What you have to do: The records below must be transcribed exactly, with each picture left out.

Stored data entries:
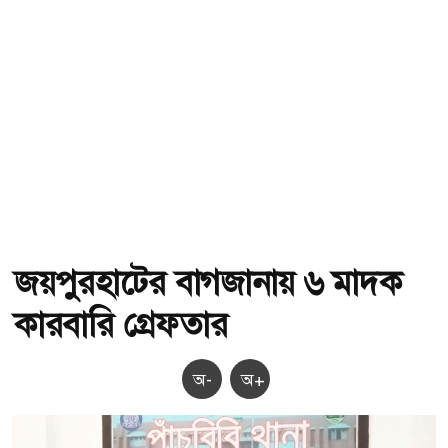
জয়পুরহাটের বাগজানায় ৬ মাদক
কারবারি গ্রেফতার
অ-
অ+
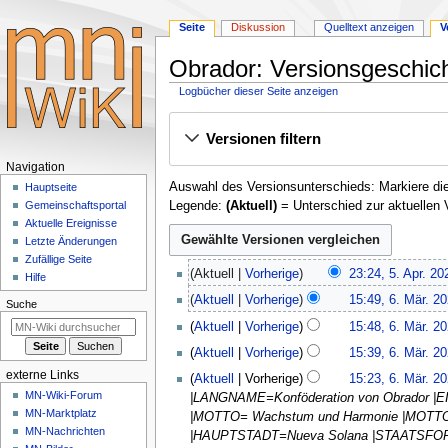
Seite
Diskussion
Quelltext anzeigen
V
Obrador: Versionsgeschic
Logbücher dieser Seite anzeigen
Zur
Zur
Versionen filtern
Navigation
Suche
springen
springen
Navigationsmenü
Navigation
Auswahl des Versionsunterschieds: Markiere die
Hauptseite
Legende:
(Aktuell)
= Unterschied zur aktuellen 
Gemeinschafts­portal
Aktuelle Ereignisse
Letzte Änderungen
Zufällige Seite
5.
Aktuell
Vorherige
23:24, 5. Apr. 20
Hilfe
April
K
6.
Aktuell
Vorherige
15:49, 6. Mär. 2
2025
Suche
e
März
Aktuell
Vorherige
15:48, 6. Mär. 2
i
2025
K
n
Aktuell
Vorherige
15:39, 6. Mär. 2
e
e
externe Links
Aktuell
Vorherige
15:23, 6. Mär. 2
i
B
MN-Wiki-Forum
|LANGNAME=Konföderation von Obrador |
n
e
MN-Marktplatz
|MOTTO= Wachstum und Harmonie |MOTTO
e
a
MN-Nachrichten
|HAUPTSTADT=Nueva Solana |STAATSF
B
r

Answer section:
জয়পুরহাটের বাগজানায় ৬ মাদক
কারবারি গ্রেফতার
অ-
অ+
Seite
Diskussion
Quelltext anzeigen
V
Obrador: Versionsgeschic
Logbücher dieser Seite anzeigen
Zur
Zur
Versionen filtern
Navigation
Suche
springen
springen
Navigationsmenü
Navigation
Auswahl des Versionsunterschieds: Markiere die
Hauptseite
Legende:
(Aktuell)
= Unterschied zur aktuellen 
Gemeinschafts­portal
Aktuelle Ereignisse
Letzte Änderungen
Zufällige Seite
5.
Aktuell
Vorherige
23:24, 5. Apr. 20
Hilfe
April
K
6.
Aktuell
Vorherige
15:49, 6. Mär. 2
2025
Suche
e
März
Aktuell
Vorherige
15:48, 6. Mär. 2
i
2025
K
n
Aktuell
Vorherige
15:39, 6. Mär. 2
e
e
externe Links
Aktuell
Vorherige
15:23, 6. Mär. 2
i
B
MN-Wiki-Forum
|LANGNAME=Konföderation von Obrador |
n
e
MN-Marktplatz
|MOTTO= Wachstum und Harmonie |MOTTO
e
a
MN-Nachrichten
|HAUPTSTADT=Nueva Solana |STAATSF
B
r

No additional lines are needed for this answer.